How should hospitals handle those situations?

“We deal with each on a case-by-case basis. Some situations have involved calling the police,” Jean said.

Readers of the blog post went as far as to recommend banning smartphones altogether.

“There used to be a time when we were asked to turn off mobile phones in hospitals. This was because of the interference it could cause to the equipment. While this may or may not be true, why not reintroduce this rule?”

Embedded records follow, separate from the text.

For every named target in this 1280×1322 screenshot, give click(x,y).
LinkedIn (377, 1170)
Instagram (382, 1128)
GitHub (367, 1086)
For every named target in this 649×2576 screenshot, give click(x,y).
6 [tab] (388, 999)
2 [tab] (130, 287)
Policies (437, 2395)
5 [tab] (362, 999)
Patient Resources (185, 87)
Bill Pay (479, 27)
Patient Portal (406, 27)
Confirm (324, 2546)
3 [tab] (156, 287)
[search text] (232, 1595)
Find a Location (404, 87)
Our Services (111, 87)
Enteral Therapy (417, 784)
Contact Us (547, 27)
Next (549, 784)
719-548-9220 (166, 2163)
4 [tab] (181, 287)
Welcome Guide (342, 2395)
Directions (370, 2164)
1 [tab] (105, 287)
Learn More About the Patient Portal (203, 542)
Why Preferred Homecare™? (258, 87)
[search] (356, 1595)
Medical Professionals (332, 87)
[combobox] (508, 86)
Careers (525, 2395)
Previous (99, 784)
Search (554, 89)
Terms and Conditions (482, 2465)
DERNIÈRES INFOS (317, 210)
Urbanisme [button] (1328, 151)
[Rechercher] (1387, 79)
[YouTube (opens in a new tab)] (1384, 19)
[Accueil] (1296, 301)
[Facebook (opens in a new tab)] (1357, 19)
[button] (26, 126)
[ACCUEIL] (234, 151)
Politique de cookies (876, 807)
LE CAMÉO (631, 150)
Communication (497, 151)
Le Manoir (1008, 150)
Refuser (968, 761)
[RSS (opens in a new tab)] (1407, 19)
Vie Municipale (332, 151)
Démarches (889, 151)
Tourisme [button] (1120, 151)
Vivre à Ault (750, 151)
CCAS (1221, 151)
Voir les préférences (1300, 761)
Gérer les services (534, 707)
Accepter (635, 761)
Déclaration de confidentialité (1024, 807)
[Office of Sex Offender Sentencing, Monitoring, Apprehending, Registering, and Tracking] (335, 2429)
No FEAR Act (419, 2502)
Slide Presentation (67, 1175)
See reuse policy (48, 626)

“Perhaps the hospital should develop some new privacy policies, by which, no one is allowed to bring cell phones in or they will be confiscated, or people should be searched prior to enter the hospital, like in the airports.”

Well, as for Jean, she said the YouTube video holds some tough lessons.

“We have learned that it’s vital to catch these things while they are happening, and not after they are posted.”

In addition to the existing photography policy, Jean said the hospital is developing some new privacy policies, specific to patients and visitors using smartphones to take pictures and video, which will likely result in signage about the inappropriate use of personal devices for recording.

“We have learned that it’s vital to catch these things while they are happening, and not after they are posted because it is near impossible to have a video taken down if the one who posted it is not willing to do so,” Jean said. “I believe it’s an important message for staff to be more aware of what patients and visitors are doing, and they should feel empowered to ask people to turn off and put away phones and not take pictures or videos.”

Jean also said it’s important to constantly monitor what’s being said about the hospital, which she does through Google Alerts.

“Even if you aren’t talking about yourself in the social media world, you can be sure that others are,” she wrote.